From: daver%sunspot.ssl.Berkeley.EDU@ucbvax.Berkeley.EDU (David Ray)
Subject: Re: APPS: Gesture recognition using simple statistics (DataGlove app.)
Date: 2 Dec 1992 22:36:29 GMT
Organization: Space Sciences Lab, UC Berkeley



In article <1992Dec2.082956.24747@u.washington.edu>
gbnewby@uxh.cso.uiuc.edu (Gregory B. Newby) writes:

>I wanted to share the results with my virtual friends.  This is a
>program that uses a simple statistical method for match a given hand
>position against a 'library collection" of known positions, using the
>VPL DataGlove.
>Someone please tell me if *everyone* already knows this.
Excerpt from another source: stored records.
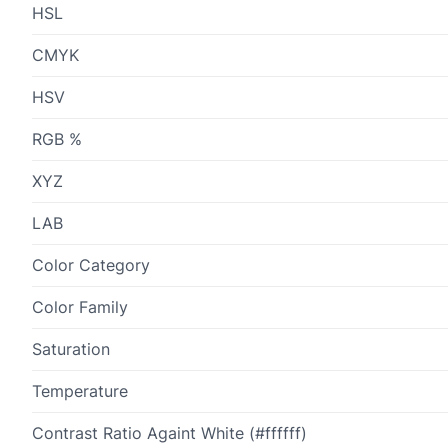
HSL
CMYK
HSV
RGB %
XYZ
LAB
Color Category
Color Family
Saturation
Temperature
Contrast Ratio Againt White (#ffffff)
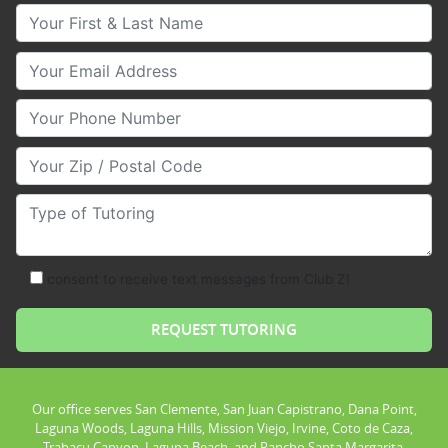
Your First & Last Name
Your Email
Your Phone Number
Your Zip/Postal Code
Type of Tutoring
consent to receive text messages from Club Z!
Our office serves San Clemente, San Juan Capistrano, Dana Point,
Laguna Woods, Laguna Hills, Mission Viejo, Irvine, Coto de Caza,
Trabacu Canyon, Laguna Beach, and Rancho Santa Margarita.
I have never heard of it done with the VPL glove, but there are people
who have done similar things with Nintendo Power Gloves.

>The program has a "train" mode and a "recognize" mode. 
>
>I tested with about 12 gestures....  point, fist, flat, bird, horns,
>pinkie, a-ok, thumb-up, snap, etc. THE PROGRAM NEVER MISSED!

Sounds a lot like Mike Lee's neural network program for Max.  I have
done a lot of work using the Power Glove with Max, and I recently
combined that with the neural network program. It can be programmed to
recognize gestures -- i.e. non-time-dependent combinations of finger
bend and hand position. The recognition can then be programmed to
trigger various things with MIDI.

>In a real-world application, we would be trying to pull gestures from
>an ongoing stream.  There's no clearly-defined point at which a
>"gesture" exists (as opposed to just hanging around, or starting to
>make a gesture).  Furthermore, gestures happen across time.  I've only
>taken a slice, and not looked at more time-wise gestures, such as
>"jabbing finger" or "hitching a ride."

Yes, it seems to me that this could be done in principle but you would
need an extremely fast CPU to process the whole neural network
sufficiently fast to resolve the temporal changes.  

>This week, I'll see how my program does with the American Sign 
>Language Manual Alphabet.

There is a guy named Mark Coniglio who has developed his own glove and
software for recognizing finger positions, and which outputs MIDI
data.  He then programmed a synthesizer/sampler with about 100 words
which can each be triggered by a specific MIDI message. Basically he
can make a hand position to trigger the sound of spoken words from the
sampler. He gave a demonstration where he could"speak" whole sentences
by using hand gestures.

>Will keep y'all posted.  BTW: this program runs on the SGI SkyWriter
>system at NCSA.  The part described above is written in Fortran.  The
>DataGlove interface stuff is in C.

I do my PowerGlove/Max/Neural-network programming on a stock Mac LCII.